UN Secretary-General Ban Ki-moon [official website] announced [press release] Thursday that he is creating the first high-level panel to address women’s economic empowerment initiatives. The panel’s goal is to create a plan of action for nations and private sector businesses to implement in order to improve women’s rights by achieving economic agency for women all over the globe in accordance with the 2030 Agenda for Sustainable Development [text, PDF]. The panel comes after the UN has found that despite several studies showing the economic importance of women in sustaining a country’s viable economy, women are still at a disadvantage in most countries:
Women spend more than twice as much time on unpaid care and domestic work as men and women on average are paid 24 per cent less than men globally for the same work. Moreover, 75 per cent of women’s employment in developing regions is informal and unprotected. These gaps constrain women’s rights and hinder economic growth and productivity. Significantly scaled up actions and political will are required to ensure that governments, development organizations and others invest in the economic empowerment of women for the benefit of whole societies.
The panel plans to focus on growing opportunities for women in leadership roles, tackling pay gender gaps and creating avenues for employment.

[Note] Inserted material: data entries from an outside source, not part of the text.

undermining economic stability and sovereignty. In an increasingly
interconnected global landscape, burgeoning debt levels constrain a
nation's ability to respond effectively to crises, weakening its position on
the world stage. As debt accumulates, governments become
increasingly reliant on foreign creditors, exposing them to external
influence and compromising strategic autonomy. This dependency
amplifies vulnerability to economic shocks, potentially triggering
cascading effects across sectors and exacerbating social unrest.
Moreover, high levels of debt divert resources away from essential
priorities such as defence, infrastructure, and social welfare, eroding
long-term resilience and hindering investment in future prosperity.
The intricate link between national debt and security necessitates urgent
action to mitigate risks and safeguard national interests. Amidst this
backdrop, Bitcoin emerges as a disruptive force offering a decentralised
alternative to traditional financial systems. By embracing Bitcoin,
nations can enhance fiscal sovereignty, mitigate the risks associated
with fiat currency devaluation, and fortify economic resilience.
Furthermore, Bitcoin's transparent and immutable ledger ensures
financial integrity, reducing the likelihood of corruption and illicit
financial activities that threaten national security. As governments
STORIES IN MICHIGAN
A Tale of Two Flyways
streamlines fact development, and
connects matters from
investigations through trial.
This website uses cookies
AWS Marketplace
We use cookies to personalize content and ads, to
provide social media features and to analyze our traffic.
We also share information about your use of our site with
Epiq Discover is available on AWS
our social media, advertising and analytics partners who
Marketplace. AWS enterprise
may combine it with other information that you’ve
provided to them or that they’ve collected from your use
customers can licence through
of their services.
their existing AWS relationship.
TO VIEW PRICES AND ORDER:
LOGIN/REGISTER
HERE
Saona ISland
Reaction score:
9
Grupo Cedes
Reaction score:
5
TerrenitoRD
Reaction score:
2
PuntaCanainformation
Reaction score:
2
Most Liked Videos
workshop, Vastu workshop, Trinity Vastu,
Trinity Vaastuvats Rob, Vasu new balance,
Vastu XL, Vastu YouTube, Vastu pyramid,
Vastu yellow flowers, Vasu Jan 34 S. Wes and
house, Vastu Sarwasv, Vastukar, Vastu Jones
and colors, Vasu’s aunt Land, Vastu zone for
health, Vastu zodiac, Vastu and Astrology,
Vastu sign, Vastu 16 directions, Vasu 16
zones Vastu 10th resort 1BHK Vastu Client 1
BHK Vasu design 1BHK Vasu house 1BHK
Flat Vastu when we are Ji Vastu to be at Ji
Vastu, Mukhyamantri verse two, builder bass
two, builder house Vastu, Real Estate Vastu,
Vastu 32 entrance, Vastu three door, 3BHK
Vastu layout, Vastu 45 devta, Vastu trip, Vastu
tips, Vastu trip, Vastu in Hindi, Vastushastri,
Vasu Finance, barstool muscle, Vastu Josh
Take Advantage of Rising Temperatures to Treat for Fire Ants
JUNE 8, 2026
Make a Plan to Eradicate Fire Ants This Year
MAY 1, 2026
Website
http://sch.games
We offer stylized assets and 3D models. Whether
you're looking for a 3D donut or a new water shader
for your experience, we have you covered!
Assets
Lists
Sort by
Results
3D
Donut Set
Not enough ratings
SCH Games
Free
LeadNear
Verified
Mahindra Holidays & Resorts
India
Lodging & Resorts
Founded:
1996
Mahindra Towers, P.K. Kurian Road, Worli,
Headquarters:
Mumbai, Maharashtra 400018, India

Despite international efforts to educate communities [JURIST op-ed] and protect women’s rights to be free from discrimination, women still face inequality worldwide that is frequently due to a lack of governmental support. In September the UN High Commissioner for Human Rights [official website] stated [press release] that no country has achieved full equality between men and women and urged [JURIST report] the 47 members of the Human Rights Council to make efforts to achieve such equality. JURIST Guest Columnist Makousse Ilboudo recently noted [JURIST op-ed] that hundreds of pregnant immigrant detainees are held in centers with inadequate medical care without access to legal resources. Earlier this month Gambia’s parliament [official website] approved [JURIST report] a bill banning female genital mutilation (FGM) and setting high penalties of imprisonment and fines for offenders.